А ты и не видел её, спрятанную между пальцами. Учись видеть.

Вот опять — стоило хозяину отлучиться на минутку, и ты сразу же наделал глупостей. Какой стыд! И — какая боль! А самое скверное, что придётся признаться в своей глупости: вдруг выясняется, что от этой штуки тебе самому не избавиться — ни лапой стряхнуть, ни ухом потереться, что ни сделаешь, все только больнее. Ухо уже просто пылает, и меркнет день от этого жжения, такой безоблачный, так начавшийся славно. Но вот и хозяин — ах, он всегда приходит вовремя и все-все понимает. Он тебя нисколечки не наказывает, хотя ты это несомненно заслужил. Он куда-то ведёт тебя, плачущего, ты и дороги не различаешь, и там быстро выдёргивается эта мерзкая штука, а к больному месту прикладывается мокрая ватка. Один твой последний взвизг — и все кончено. Хозяин уже и треплет тебя за это ушко, а ничуть не больно. Но будь же всё-таки умником, подумай: неужели и в следующий раз не постараешься рассмотреть, с чем к тебе тянутся чужие руки? А может быть, и не стоит труда присматриваться? Не лучше ли, как Джульбарс: никому не верь — и никто тебя не обманет?

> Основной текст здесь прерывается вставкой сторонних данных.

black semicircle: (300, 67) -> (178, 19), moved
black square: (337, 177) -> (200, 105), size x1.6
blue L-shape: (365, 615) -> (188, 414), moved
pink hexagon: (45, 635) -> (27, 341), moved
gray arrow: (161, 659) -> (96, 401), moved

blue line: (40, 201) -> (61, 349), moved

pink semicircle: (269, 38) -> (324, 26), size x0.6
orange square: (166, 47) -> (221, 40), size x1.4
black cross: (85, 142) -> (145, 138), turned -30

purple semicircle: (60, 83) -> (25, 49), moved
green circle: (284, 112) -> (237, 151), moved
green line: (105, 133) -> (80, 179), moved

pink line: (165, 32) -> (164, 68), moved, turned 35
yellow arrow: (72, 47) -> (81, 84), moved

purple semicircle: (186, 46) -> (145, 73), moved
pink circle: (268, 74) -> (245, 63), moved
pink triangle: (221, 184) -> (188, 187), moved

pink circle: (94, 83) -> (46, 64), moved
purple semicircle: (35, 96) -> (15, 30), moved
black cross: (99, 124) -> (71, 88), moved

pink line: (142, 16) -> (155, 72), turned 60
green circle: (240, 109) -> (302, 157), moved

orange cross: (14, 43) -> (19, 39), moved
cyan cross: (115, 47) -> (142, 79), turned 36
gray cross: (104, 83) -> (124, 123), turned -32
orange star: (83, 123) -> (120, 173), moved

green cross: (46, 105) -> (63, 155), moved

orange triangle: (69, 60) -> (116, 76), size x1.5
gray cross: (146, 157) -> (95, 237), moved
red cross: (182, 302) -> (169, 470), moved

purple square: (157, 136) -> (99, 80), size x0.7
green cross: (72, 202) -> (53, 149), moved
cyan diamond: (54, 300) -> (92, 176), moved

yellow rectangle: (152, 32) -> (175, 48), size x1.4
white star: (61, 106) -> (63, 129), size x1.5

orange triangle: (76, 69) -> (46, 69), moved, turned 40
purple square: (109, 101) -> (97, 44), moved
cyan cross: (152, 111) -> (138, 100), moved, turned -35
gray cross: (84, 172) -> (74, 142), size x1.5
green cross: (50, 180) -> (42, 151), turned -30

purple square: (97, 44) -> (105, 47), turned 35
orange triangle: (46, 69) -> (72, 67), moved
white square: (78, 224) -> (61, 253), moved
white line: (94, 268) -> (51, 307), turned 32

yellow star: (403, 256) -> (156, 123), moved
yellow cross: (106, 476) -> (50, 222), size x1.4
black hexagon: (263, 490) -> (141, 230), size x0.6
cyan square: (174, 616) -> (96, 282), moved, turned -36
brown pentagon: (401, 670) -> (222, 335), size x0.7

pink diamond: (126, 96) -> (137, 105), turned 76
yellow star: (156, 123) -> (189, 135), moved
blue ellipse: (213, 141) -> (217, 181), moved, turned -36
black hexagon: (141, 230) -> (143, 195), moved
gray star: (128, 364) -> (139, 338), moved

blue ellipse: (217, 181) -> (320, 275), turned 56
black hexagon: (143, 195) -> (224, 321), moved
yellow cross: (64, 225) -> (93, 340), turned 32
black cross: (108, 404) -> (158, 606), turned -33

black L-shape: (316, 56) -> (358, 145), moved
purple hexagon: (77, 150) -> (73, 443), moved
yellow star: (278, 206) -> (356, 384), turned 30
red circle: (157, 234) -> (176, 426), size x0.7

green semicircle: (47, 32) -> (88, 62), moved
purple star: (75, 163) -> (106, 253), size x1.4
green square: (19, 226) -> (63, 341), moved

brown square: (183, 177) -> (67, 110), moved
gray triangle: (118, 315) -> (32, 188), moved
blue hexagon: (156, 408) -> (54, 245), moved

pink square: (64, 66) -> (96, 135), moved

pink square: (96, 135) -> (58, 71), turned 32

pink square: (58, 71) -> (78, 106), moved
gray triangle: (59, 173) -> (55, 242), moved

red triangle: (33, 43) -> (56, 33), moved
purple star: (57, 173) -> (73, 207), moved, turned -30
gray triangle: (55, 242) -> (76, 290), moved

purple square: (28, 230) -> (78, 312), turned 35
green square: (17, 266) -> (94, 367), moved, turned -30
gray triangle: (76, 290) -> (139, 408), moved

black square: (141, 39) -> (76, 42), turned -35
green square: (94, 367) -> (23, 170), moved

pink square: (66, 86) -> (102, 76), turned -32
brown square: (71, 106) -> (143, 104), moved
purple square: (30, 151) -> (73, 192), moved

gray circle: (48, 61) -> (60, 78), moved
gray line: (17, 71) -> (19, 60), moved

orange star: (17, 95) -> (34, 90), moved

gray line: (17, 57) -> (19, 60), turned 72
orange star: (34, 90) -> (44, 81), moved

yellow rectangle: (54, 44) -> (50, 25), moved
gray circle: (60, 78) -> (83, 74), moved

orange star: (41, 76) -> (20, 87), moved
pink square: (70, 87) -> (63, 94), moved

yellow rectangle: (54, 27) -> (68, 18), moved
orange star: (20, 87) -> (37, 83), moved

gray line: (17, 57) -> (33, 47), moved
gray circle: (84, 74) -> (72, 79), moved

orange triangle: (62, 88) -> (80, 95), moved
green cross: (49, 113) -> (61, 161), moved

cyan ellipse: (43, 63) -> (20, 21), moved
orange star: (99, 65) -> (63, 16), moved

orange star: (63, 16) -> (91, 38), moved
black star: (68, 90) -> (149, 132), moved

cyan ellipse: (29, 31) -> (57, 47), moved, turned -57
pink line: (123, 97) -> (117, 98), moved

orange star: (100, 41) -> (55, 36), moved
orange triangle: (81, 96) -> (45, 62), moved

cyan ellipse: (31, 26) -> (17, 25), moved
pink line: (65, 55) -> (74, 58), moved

Он недаром первенствовал на занятиях по недоверию —Джульбарс, покусавший собственного хозяина. Он не то что выказывал отличную злобу к посторонним, он просто сожрать их хотел, вместе с их балахонами. Несколько раз бывало, что он переставал понимать, что к чему, — и ему одному это сходило. Ничего не соображая, он впятеро, вдесятеро форсировал злобу, на нём чуть не дымилась шкура, и на всю площадку разило псиной. Вот что он отлично усвоил: перестараешься — сойдёт, хуже — недостараться.

— Всем вам учиться у него, учиться и ещё раз учиться, —говорил инструктор, обнимая Джульбарса за шею, и молодые собаки, посаженные в полукруг, роняли слюну от зависти. — Этому псу ещё б две извилины в башке — цены б ему не было!

Джульбарс, впрочем, считал, что ему и так нет цены. Но одна мысль ему не давала покоя: если он так и будет никого к себе не подпускать, так ведь он никого и не покусает! И однажды он усложнил номер, он сделал вид, что наконец-то его обманули, и позволил чужой руке лечь на его лоб. В следующий миг она оказалась в его пасти. Такого ужасного крика ещё не слышали на площадке. Несчастный лагерник рухнул на землю и стал отбиваться ногами, и даже хозяева кинулись его выручать: они и гладили, и хлестали Джульбарса поводками, и грозились его убить, — ничто не помогало, Джульбарс, по-видимому, решил умереть, но отгрызть эту руку напрочь. И тут с чего-то померещилось Грому, привязанному в дальнем углу, что это вовсе не лагерник вопит, а его собственный хозяин; Гром, разволнованный не на шутку, пролаял оттуда Джульбарсу, чтоб тот немедленно оставил его хозяина в покое. Но с Джульбарсом случился приступ самой настоящей мёртвой хватки, он уже при всём желании не мог разжать челюсти, он должен был сначала успокоиться. Так вот, пока он успокоился и отпустил наконец то, что было раньше рукою, лагерник уже и встать не мог, хозяевам пришлось его прямо-таки утаскивать с площадки.